An interview by Yoga One student Stacey Ebert with Yoga One owner and co-founder, Amy Caldwell. 

Amy Caldwell. Photo by Shadow Van Houten

Amy Caldwell. Photo by Shadow Van Houten

As a practicing yogi, I’ve seen and felt the benefits of sharper awareness, greater strength and flexibility, better posture, and overall improved health firsthand. The more than 5,000-year old philosophy encourages a practice of health, wellbeing, and attention. No, you don’t have to flexible. No, it’s not super expensive. Yes, you can practice anywhere. Yes, it offers something for everyone. Never once have I regretted a moment spent on my mat.

To see what someone with more detailed knowledge had to say, I chatted with Amy Caldwell, who along with her husband, Michael, owns Yoga One in San Diego, California. In addition to practicing, studying, and teaching yoga for two decades, Amy has collaborated on the best-selling iYoga Premium for iPad and iPhone. She also leads the annual yoga class aboard the historic USS Midway, is the head teacher for the acclaimed Yoga One Teacher Training, and has twice been featured on the cover of Yoga Journal. Here’s what she has to say about yoga and its benefits.

SE: How does the idea of ‘getting out of your own way’ merge with the practice of yoga?

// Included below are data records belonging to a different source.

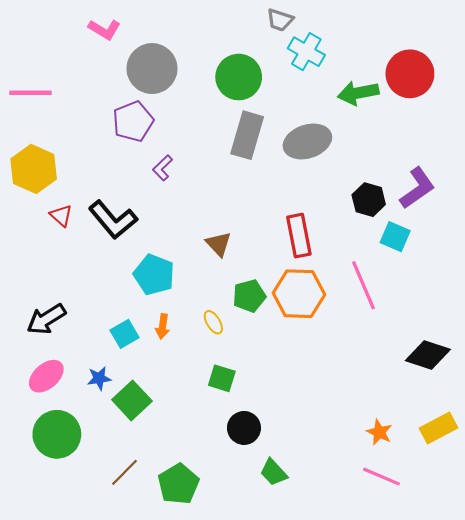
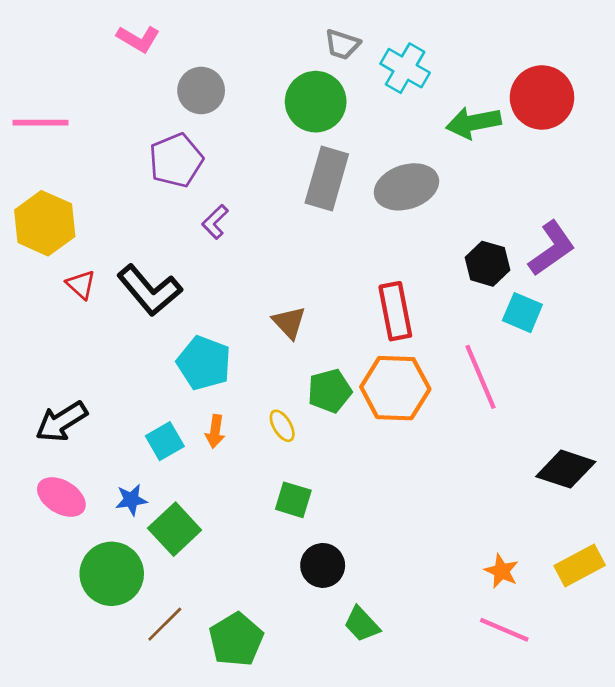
gray trapezoid: (280, 20) -> (342, 44), moved
gray circle: (152, 69) -> (201, 90), size x0.7
pink ellipse: (46, 376) -> (61, 497), turned 72
green circle: (57, 434) -> (112, 574), moved

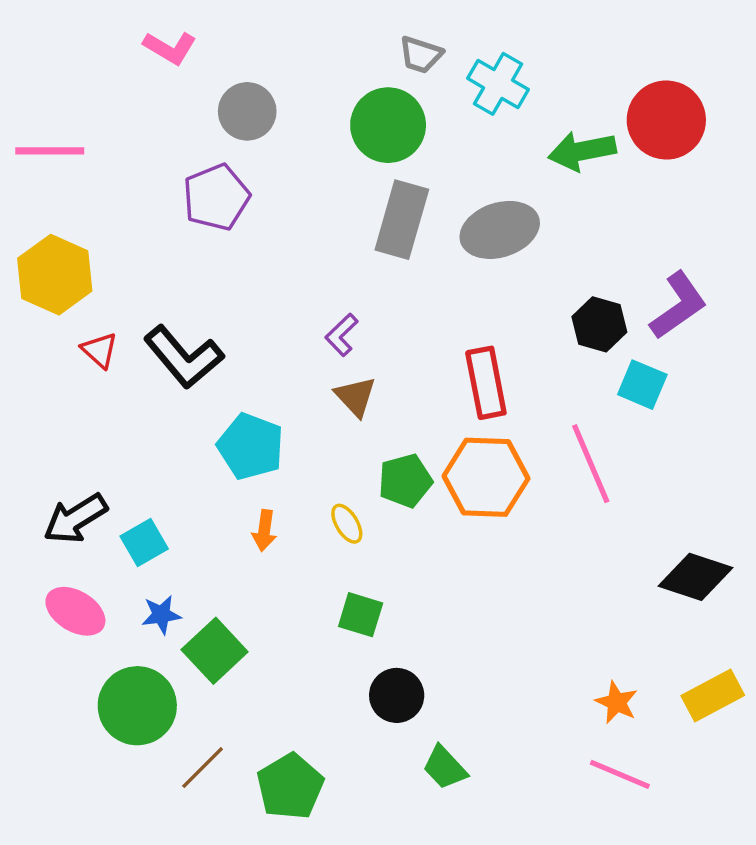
purple L-shape: (215, 222) -> (342, 335), moved
cyan square: (165, 441) -> (144, 543), moved

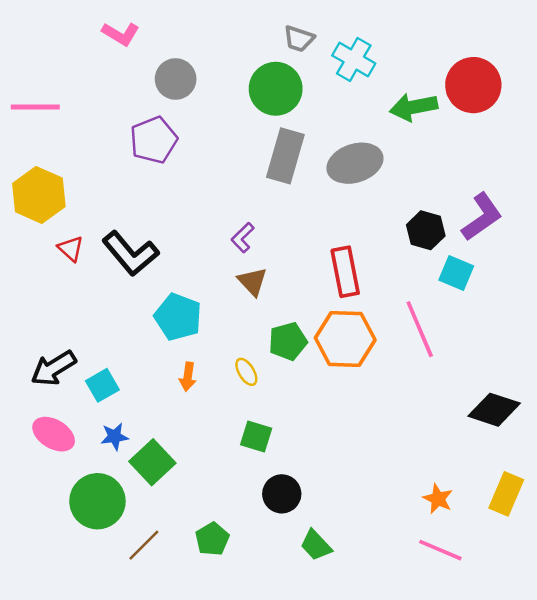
yellow rectangle: (713, 695) -> (506, 494), turned -39
green pentagon: (290, 786) -> (212, 539), moved, size x0.7

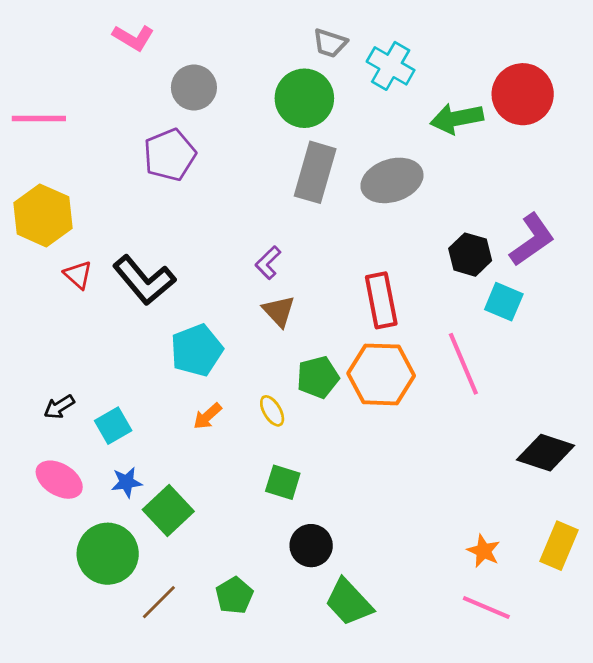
cyan pentagon: (178, 317) -> (197, 350), turned 30
black arrow: (54, 368) -> (59, 407), size x0.6
orange arrow: (188, 377) -> (207, 416), turned 40
green trapezoid: (316, 545) -> (349, 602), size x1.4

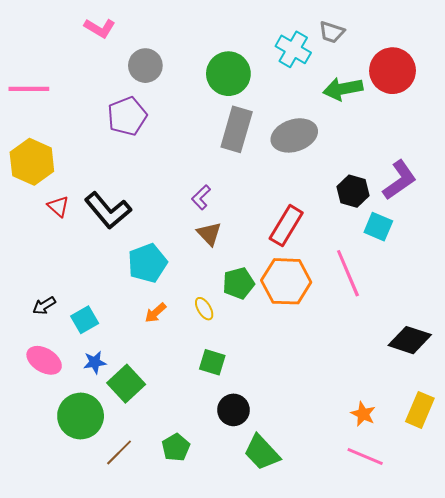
gray trapezoid: (330, 43) -> (332, 32), moved
red rectangle: (381, 300) -> (286, 226), turned 42

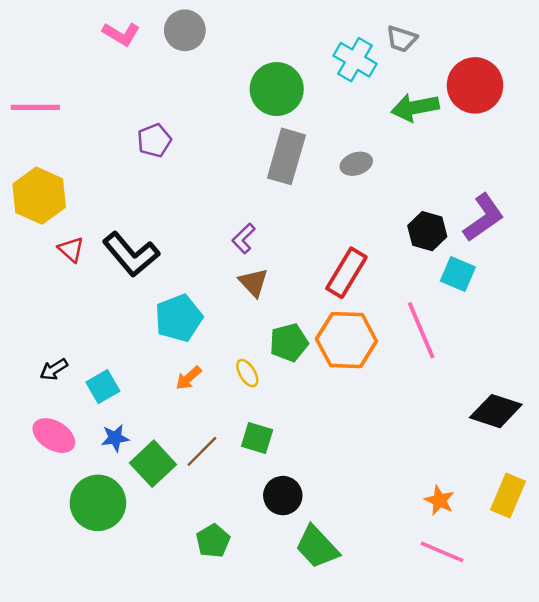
gray circle: (145, 66) -> (185, 30), moved
purple pentagon: (127, 116) -> (154, 140), size x0.7
gray ellipse: (294, 135) -> (356, 164), size x0.6
brown line: (119, 452) -> (202, 451), moved

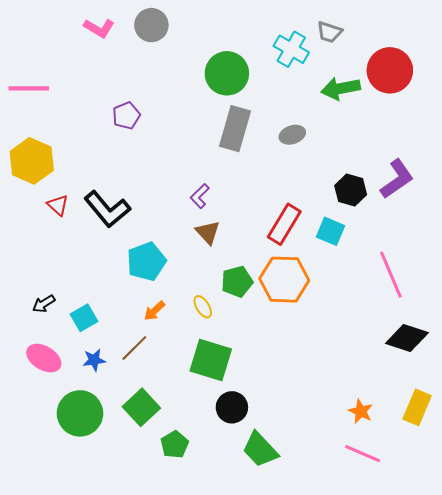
cyan square: (458, 274) -> (331, 231), moved
pink line: (421, 330) -> (391, 275), moved
green square: (257, 438) -> (211, 360), size x1.6
brown line: (202, 451) -> (134, 348), moved
green square: (153, 464) -> (141, 407), moved

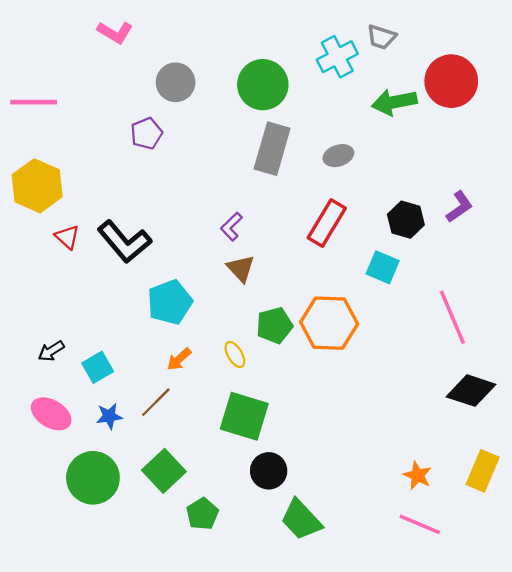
gray circle: (151, 25) -> (176, 82), moved
cyan cross: (291, 49) -> (337, 57), turned 32
purple L-shape: (397, 179) -> (459, 207), size x0.7
red rectangle: (284, 224) -> (327, 223), moved

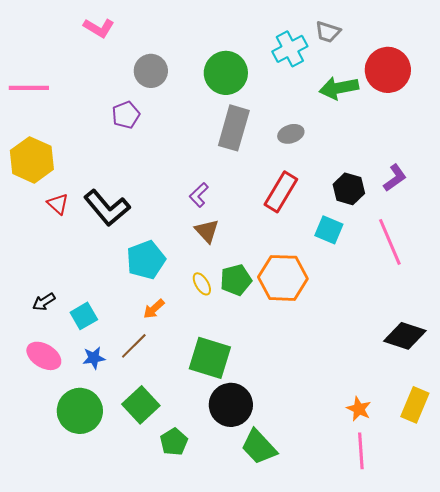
pink line: (452, 317) -> (390, 242), moved
yellow ellipse: (235, 355) -> (202, 284), moved
black circle: (269, 471) -> (231, 405), size x1.4
pink line: (420, 524) -> (361, 451), turned 63

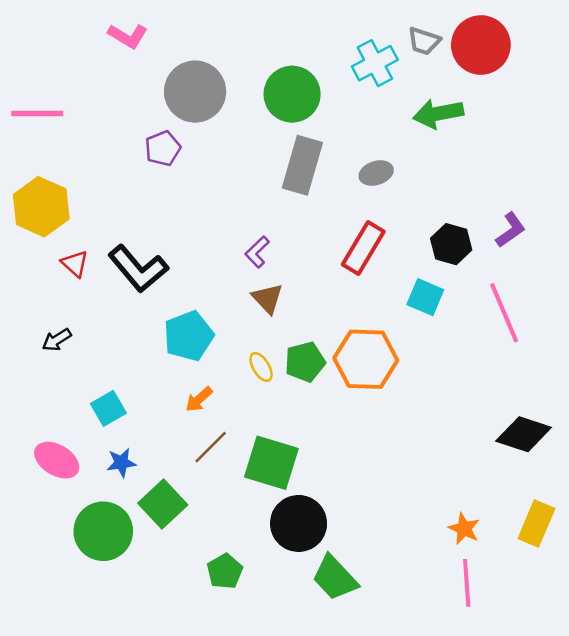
red circle: (388, 70) -> (481, 45), moved
gray circle: (151, 71) -> (195, 92), size x1.4
black arrow: (44, 302) -> (57, 340), moved
brown line: (134, 346) -> (211, 447), moved
green square: (141, 405) -> (163, 504), moved

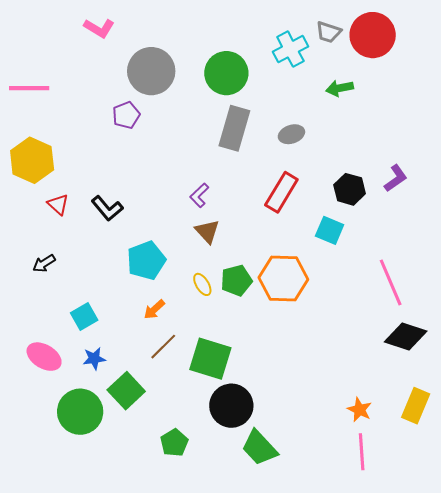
green arrow: (438, 114) -> (340, 88), size x0.7
black L-shape: (138, 269) -> (107, 208), size x0.7
pink line: (504, 313) -> (391, 282), moved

AC: Yoga, an ongoing practice of inner listening, works to find a balance between being grounded and remaining open. These tools help us “get out of our own way” by deeply connecting to our Self (“Self” with a capital S indicates big energy and spirit, a higher self). By the time the student makes it to a yoga class, she has already taken the first pro-active step towards self-care.

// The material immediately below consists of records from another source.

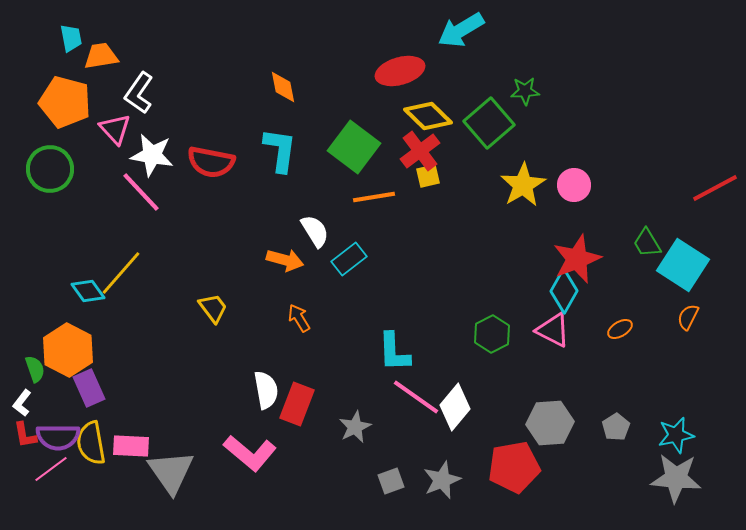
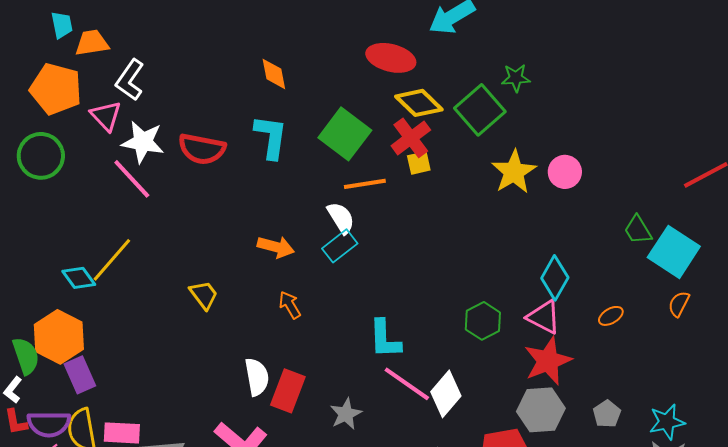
red ellipse: (400, 71) -> (391, 58), turned 30
white semicircle: (315, 231) -> (341, 218), moved
red star: (577, 259) -> (548, 361), moved
green semicircle: (35, 369) -> (26, 356), size x1.4

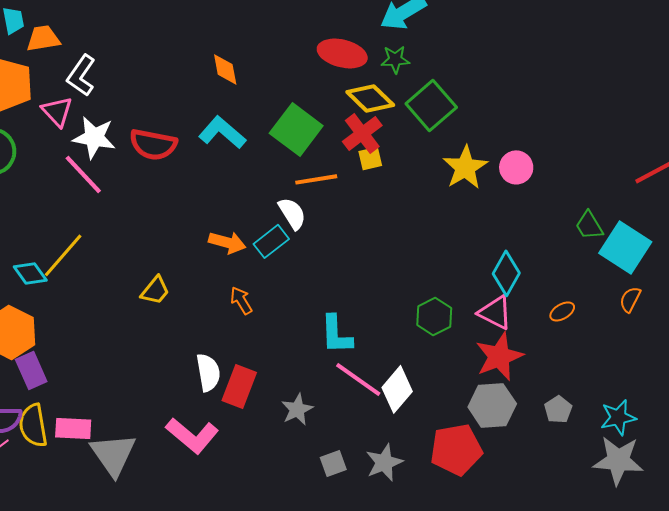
green star: (516, 78) -> (395, 59), moved
cyan L-shape: (271, 137) -> (222, 132), turned -57
cyan rectangle: (340, 246) -> (271, 241), moved
yellow trapezoid: (204, 295) -> (155, 290), turned 76

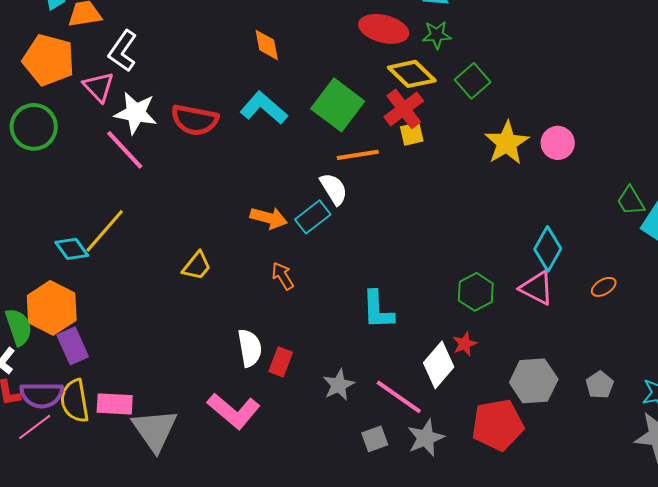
green square: (431, 105) -> (473, 81), size x0.7
red star: (499, 356) -> (465, 344), moved, size x0.5
pink line: (358, 379) -> (399, 397), moved
red rectangle: (239, 386) -> (281, 362), size x0.7

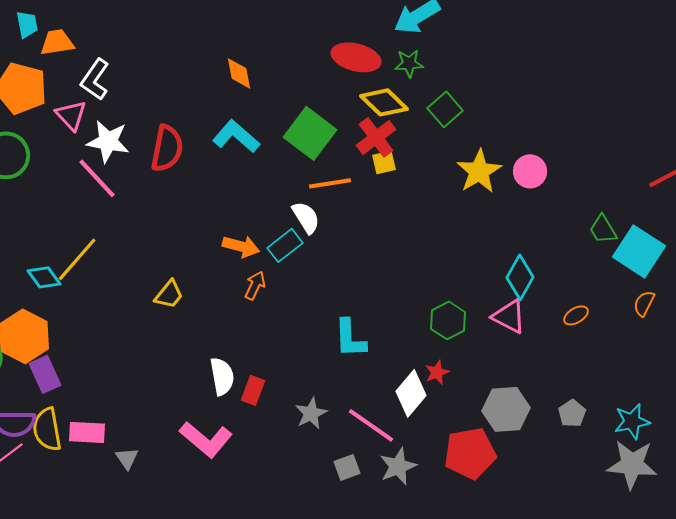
red semicircle: (195, 120) -> (167, 148), turned -90
orange arrow: (283, 276) -> (255, 285), moved, turned 56
gray triangle: (155, 430) -> (127, 458), size x0.5

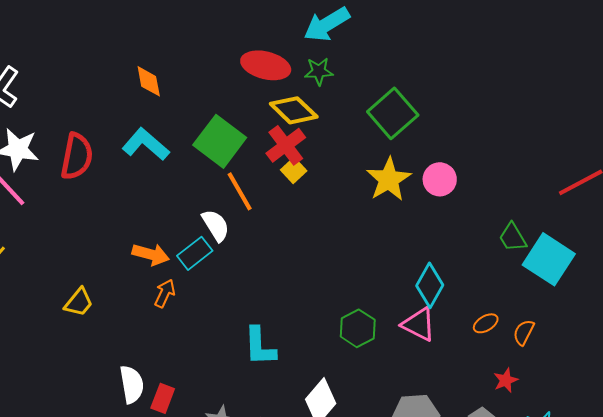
green square: (445, 109) -> (393, 113), moved, size x1.4
yellow square: (384, 162) -> (294, 170), turned -30
orange line: (330, 183) -> (240, 191), turned 69
orange semicircle: (644, 303) -> (524, 332), moved
red star: (437, 372) -> (506, 380), moved

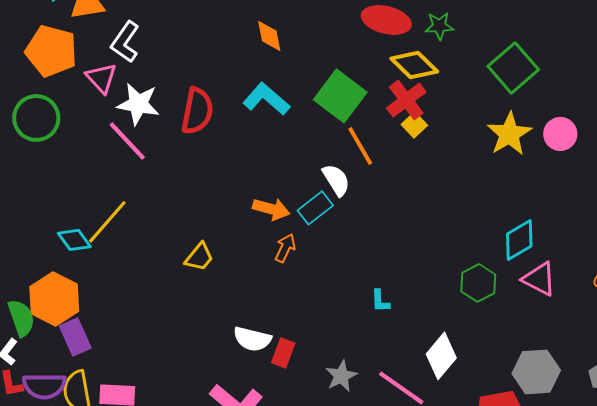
cyan diamond: (430, 285) -> (519, 240), moved, turned 30
cyan L-shape: (260, 346) -> (380, 301), size x0.6
white semicircle: (132, 384) -> (252, 339), turned 114

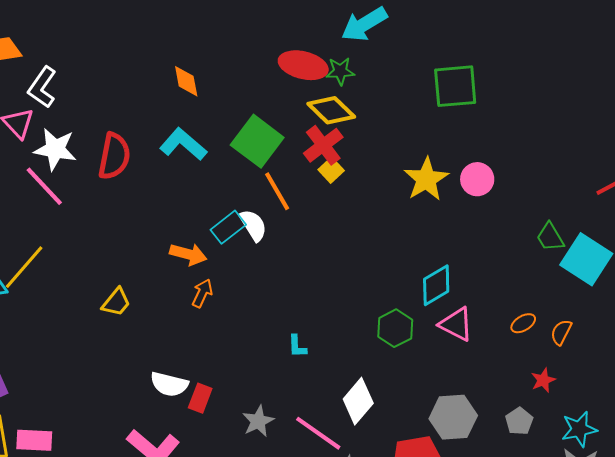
green star: (439, 26) -> (340, 71), moved
green square: (513, 68) -> (455, 86), moved, turned 36
cyan rectangle: (315, 208) -> (228, 227), moved

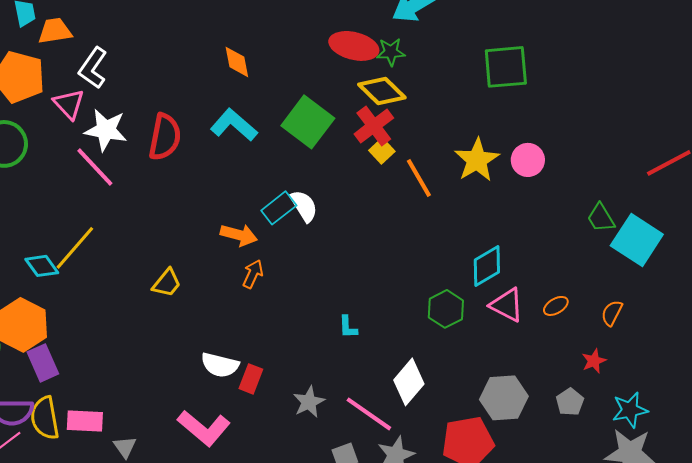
orange line: (277, 191) -> (419, 178), moved
orange ellipse: (523, 323) -> (556, 306), moved

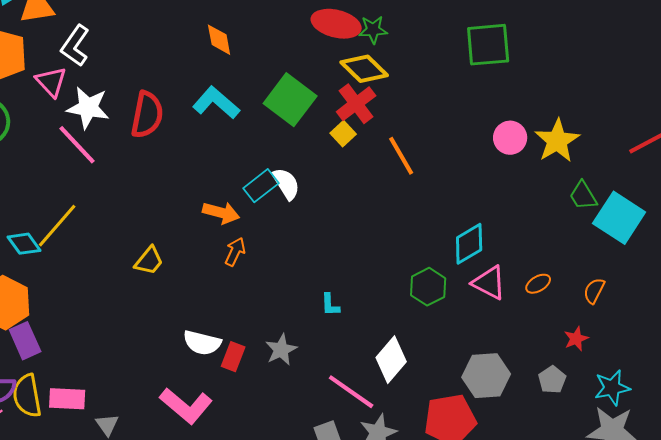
yellow square: (382, 151) -> (343, 134), moved
yellow star: (477, 160) -> (557, 141), moved
gray star: (309, 402) -> (281, 350), moved

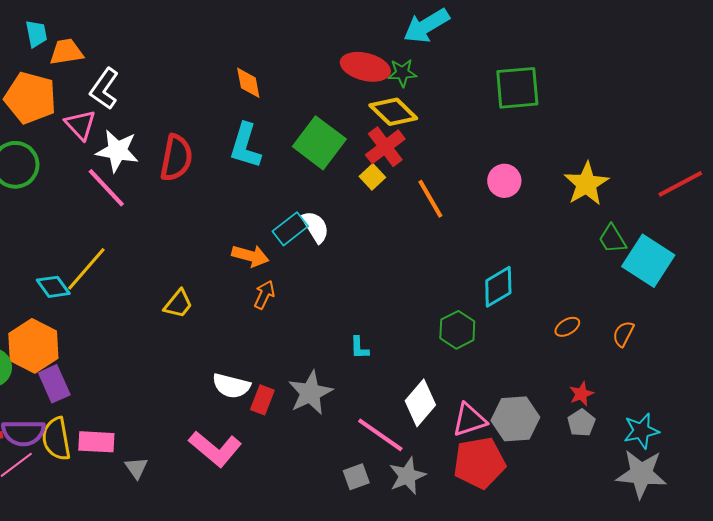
cyan L-shape: (216, 103) -> (245, 146), turned -114
pink circle: (510, 138) -> (504, 181), moved
pink triangle: (489, 283) -> (469, 420), moved, turned -45
red star: (576, 339) -> (581, 394), moved
gray star: (281, 350) -> (310, 393), size x1.4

SE: How do you encourage students to “take their first steps and then leap?” 

AC: Life happens during our present moments, and the practice of yoga teaches people to consciously participate in those present moments. Students are invited to notice with increasing attention what is happening here and now. The next step is to balance that awareness with relaxing into what is: meeting yourself where you are each and every day, and moving forward from there.

The intentions and tools experienced and developed in a yoga practice carry off the mat into daily life.

Amy Caldwell. Photo by Nancee Lewis

Amy Caldwell. Photo by Nancee Lewis

SE: What are some beginning, advanced, and intermediate actionable steps women can take to lessen fear and add more joy to their life?

AC: Practice self-care. Take a few minutes every day to simply “be” rather than to “do.” This can be going for a walk, a few yoga poses, five minutes of meditation, or really, doing anything at all with the intention of being fully present.

Schedule something weekly that strengthens the muscles of careful listening and being present. This can be as simple as listening to whomever is speaking to you without interruption and with full attention, a yoga or meditation class, or any art form that encourages mindfulness.

Make time for things that bring you joy (for me it can be spending quality time with my family, being in nature or taking a fun dance class). Pay attention to whatever it is that helps you connect to a deep sense of vibrant aliveness and make time to do it! We can all carve out an hour or two a week for our well-being and healthy enjoyment.